Pelarangan produksi dan distribusi air minum dalam kemasan (AMDK) di bawah satu liter di Bali dinilai tidak menyentuh akar persoalan pengelolaan sampah di provinsi ini.
Imbauan tersebut justru dianggap keliru karena menyasar kemasan yang memiliki nilai ekonomi dalam ekosistem daur ulang, ketimbang membenahi sistem pengelolaan sampah yang masih jauh dari optimal.
Ketua Umum Asosiasi Bank Sampah Indonesia (ASOBSI), Wilda Yanti, mengingatkan bahwa upaya pengurangan sampah harus fokus pada pembenahan sistem manajemen sampah, bukan sekadar larangan.

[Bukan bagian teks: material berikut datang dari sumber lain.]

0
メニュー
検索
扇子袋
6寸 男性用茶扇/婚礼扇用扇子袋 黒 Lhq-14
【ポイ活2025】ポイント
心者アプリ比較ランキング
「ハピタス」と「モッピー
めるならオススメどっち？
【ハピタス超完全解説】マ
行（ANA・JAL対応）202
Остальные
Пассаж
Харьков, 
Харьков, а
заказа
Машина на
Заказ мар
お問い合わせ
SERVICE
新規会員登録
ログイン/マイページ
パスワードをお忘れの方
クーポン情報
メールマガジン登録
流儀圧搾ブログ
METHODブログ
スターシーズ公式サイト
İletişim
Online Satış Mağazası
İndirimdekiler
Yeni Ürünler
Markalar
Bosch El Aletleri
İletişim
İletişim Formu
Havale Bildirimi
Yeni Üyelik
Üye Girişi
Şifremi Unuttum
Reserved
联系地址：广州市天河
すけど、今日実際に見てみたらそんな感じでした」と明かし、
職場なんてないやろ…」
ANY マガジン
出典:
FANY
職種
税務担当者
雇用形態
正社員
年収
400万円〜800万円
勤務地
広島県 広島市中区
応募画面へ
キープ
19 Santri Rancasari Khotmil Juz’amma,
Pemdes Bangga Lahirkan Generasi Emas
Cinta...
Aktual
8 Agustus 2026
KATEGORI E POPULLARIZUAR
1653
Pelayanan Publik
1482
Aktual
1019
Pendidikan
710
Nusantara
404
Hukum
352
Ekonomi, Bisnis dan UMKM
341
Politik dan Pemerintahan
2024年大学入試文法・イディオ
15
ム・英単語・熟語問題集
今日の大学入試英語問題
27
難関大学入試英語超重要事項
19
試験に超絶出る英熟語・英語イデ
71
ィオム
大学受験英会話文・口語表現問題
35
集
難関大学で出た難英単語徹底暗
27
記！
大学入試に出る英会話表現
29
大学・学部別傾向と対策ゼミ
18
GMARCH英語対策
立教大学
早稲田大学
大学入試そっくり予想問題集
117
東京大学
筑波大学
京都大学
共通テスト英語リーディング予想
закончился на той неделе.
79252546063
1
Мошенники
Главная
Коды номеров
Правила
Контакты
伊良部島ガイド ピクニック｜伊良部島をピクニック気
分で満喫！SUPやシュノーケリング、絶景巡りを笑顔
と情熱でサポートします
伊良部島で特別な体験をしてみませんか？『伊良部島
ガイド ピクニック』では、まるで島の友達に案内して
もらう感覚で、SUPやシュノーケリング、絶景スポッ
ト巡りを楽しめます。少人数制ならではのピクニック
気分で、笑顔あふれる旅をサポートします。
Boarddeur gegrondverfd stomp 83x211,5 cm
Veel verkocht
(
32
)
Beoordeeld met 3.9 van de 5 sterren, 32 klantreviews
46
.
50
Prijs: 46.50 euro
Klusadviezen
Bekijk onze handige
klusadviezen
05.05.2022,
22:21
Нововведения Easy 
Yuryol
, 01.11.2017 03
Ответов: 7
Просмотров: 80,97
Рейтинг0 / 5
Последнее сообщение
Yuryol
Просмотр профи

"Saya sarankan gubernur/wali kota/bupati untuk menghentikan dulu membuat aturan-aturan yang berupa pelarangan ini karena masalah kita bukan di situ, tetapi masalahnya adalah di waste manajemen," kata Wilda Yanti belum lama ini.
Seperti diketahui, pelarangan tersebut tercantum dalam Surat Edaran (SE) Gubernur Bali Nomor 9 Tahun 2025 tentang Pembatasan Timbulan Sampah. Wilda menjelaskan, permasalahan utama saat ini adalah keberadaan sampah liar, sampah yang bermuara ke laut, hingga kondisi Tempat Pembuangan Akhir (TPA) open dumping. Semua itu, kata dia, terjadi karena sistem pengelolaan sampah yang belum maksimal.

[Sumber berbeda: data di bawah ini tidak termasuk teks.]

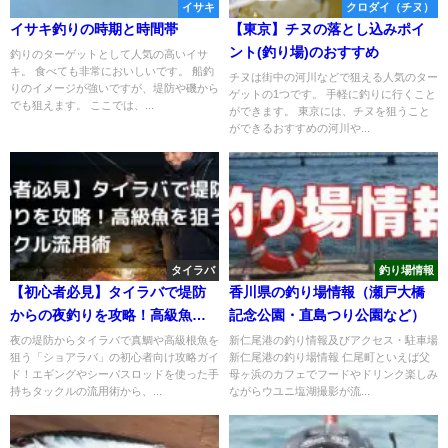
イサキ
クロダイ（チヌ）
イサキ釣りの時期と時間帯
【東京】チヌの落とし込みポイ
ント(釣り場)のおすすめ
釣りのターゲットとして人気の高いイサ
キ。 食べても非常においしいです。 船釣
チヌは街中の河川などで狙える人気のター
りのイメージが強いですが、堤防や磯から
ゲットの1つです。 手軽に釣りに行くこと
でも狙えます。 ここでは、...
ができます。 東京には、チヌを狙うこと
ができるおすすめの河川や...
タイラバ
釣り場情報
【初心者必見】タイラバで堤防
香川県の釣り場情報（瀬戸大橋
からの夜釣りを攻略！高級魚を
記念公園・直島つり公園など）
狙う秘訣とタックル流用術
夜の堤防からタイラバで真鯛や高級根魚を
新仁尾港の釣り情報及びアクセス・駐車場
狙う「ショアラバ」の初心者向け攻略ガイ
新仁尾港の釣り場情報 仁尾町といえば父
ド！エギングやシーバスロッドを使った手
母ヶ浜のカフェでフードやドリンク楽しみ
持ちタックルの流用術から、...
ながらウユニ塩湖撮影が流...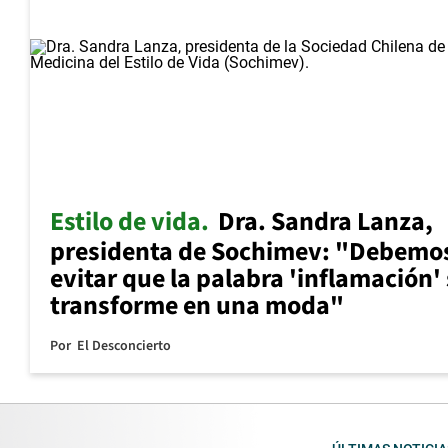
Estilo de vida
Dra. Sandra Lanza,
presidenta de Sochimev: "Debemo
evitar que la palabra 'inflamación'
transforme en una moda"
Por
El Desconcierto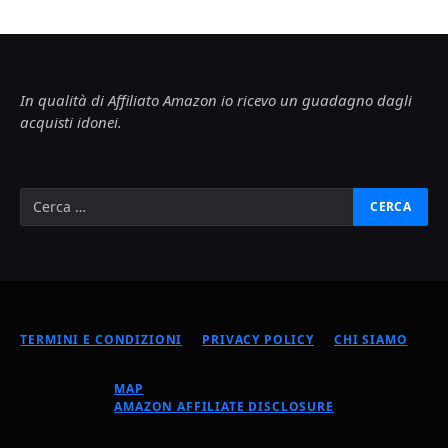
In qualità di Affiliato Amazon io ricevo un guadagno dagli
acquisti idonei.
TERMINI E CONDIZIONI
PRIVACY POLICY
CHI SIAMO
MAP
AMAZON AFFILIATE DISCLOSURE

Ia menilai, daripada membuat aturan baru yang berisiko tidak berjalan, pemerintah sebaiknya fokus menegakkan regulasi yang sudah ada, sembari memastikan masyarakat mendapatkan pelayanan 100 persen dalam penanganan sampah.
"Dengan konsep yang ada didukung regulasi, fokus dan jalankan secara terstruktur dan sistematis. Jadi otomatis dengan penangan pola ini yang masuk ke TPA hanya sampah residu," katanya.

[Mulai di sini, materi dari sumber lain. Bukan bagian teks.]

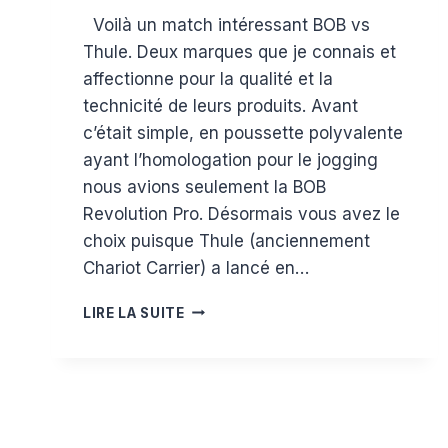
Par
6 août 2015
Voilà un match intéressant BOB vs
Estelle
Thule. Deux marques que je connais et
affectionne pour la qualité et la
technicité de leurs produits. Avant
c’était simple, en poussette polyvalente
ayant l’homologation pour le jogging
nous avions seulement la BOB
Revolution Pro. Désormais vous avez le
choix puisque Thule (anciennement
Chariot Carrier) a lancé en…
TEST
LIRE LA SUITE
POUSSETTE
JOGGING
:
LA
BOB
REVOLUTION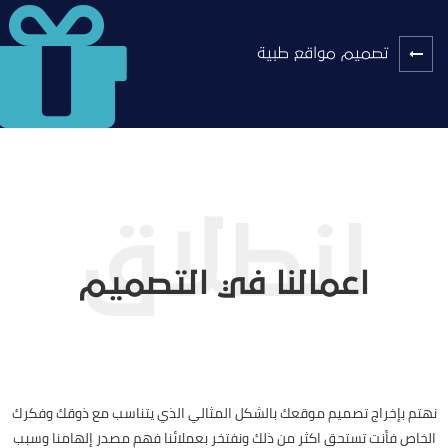
تصميم مواقع طبية
اعمالنا في التصميم
نهتم بإخراج تصميم موقعك بالشكل المثالي الذي يتناسب مع ذوقك وفكرك
الخاص فأنت تستحق اكثر من ذلك ونفتخر بعملائنا فهم مصدر إلهامنا وسبب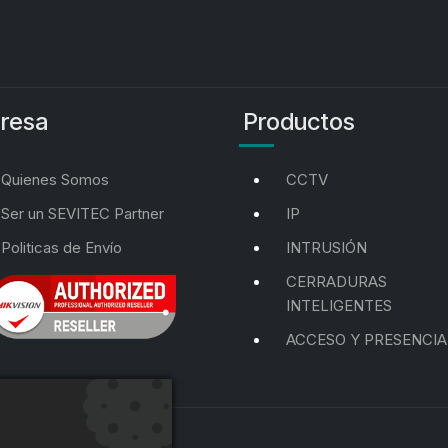
resa
Productos
Quienes Somos
CCTV
Ser un SEVITEC Partner
IP
Politicas de Envío
INTRUSIÓN
CERRADURAS
INTELIGENTES
ACCESO Y PRESENCIA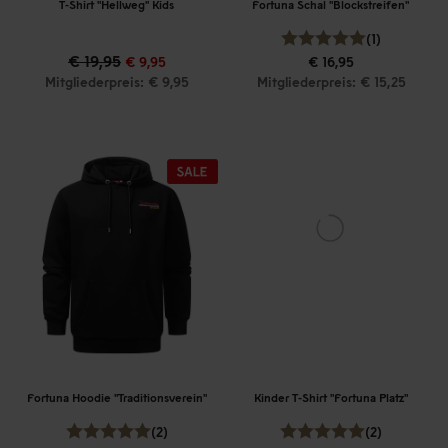
T-Shirt "Hellweg" Kids
Fortuna Schal "Blockstreifen"
(1)
€ 19,95
€ 9,95
€ 16,95
Mitgliederpreis: € 9,95
Mitgliederpreis: € 15,25
Fortuna Hoodie "Traditionsverein"
Kinder T-Shirt "Fortuna Platz"
(2)
(2)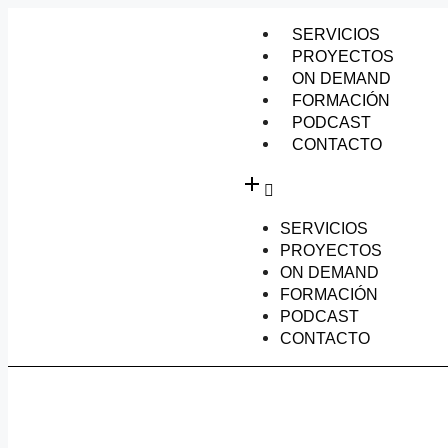
SERVICIOS
PROYECTOS
ON DEMAND
FORMACIÓN
PODCAST
CONTACTO
SERVICIOS
PROYECTOS
ON DEMAND
FORMACIÓN
PODCAST
CONTACTO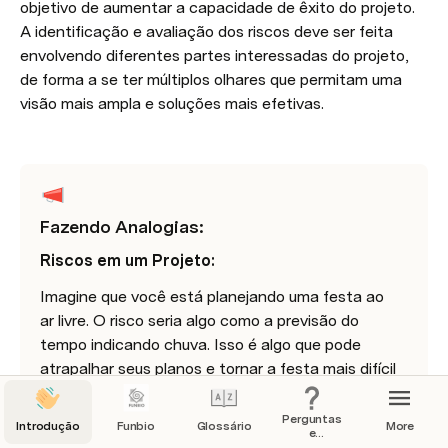
objetivo de aumentar a capacidade de êxito do projeto. 
A identificação e avaliação dos riscos deve ser feita 
envolvendo diferentes partes interessadas do projeto, 
de forma a se ter múltiplos olhares que permitam uma 
visão mais ampla e soluções mais efetivas.
Fazendo Analogias:
Riscos em um Projeto:
Imagine que você está planejando uma festa ao 
ar livre. O risco seria algo como a previsão do 
tempo indicando chuva. Isso é algo que pode 
atrapalhar seus planos e tornar a festa mais difícil 
de acontecer como planejado. Em um projeto, 
riscos são eventos ou situações imprevistas que 
Perguntas
Introdução
Funbio
Glossário
More
e
podem surgir e tornar mais difícil para a equipe 
Respostas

Wilda menegaskan, dirinya tidak menolak upaya pengurangan sampah plastik sekali pakai, namun pendekatan pelarangan harus diiringi perbaikan sistem di lapangan. Ia menyebut, ekonomi sirkular merupakan bagian penting dalam solusi pembiayaan sistem pengelolaan sampah, apalagi di tengah keterbatasan anggaran di banyak daerah.
"Bisnis pengelolaan sampah itu adalah jasa, bukan berburu produk. Circular economy membantu biaya operasional. Jadi semakin sedikit residu, semakin efisien sistemnya," ujarnya.
Menurut Wilda, pemerintah seharusnya mendorong program pemilahan sampah dari rumah tangga, memastikan sistem pengangkutan berjalan, hingga fasilitas TPS dan TPA berfungsi optimal. Pelarangan semata, tanpa solusi sistemik, justru berpotensi menjadi preseden buruk bagi penanganan sampah di Bali dan Indonesia.
"Kalau semua sampah sudah terpilah dari sumber, kalau sistem pengangkutan dan TPS kita jalan, maka yang masuk ke TPA hanya residu. Itu jauh lebih efektif daripada melarang kemasan ini-itu," pungkasnya.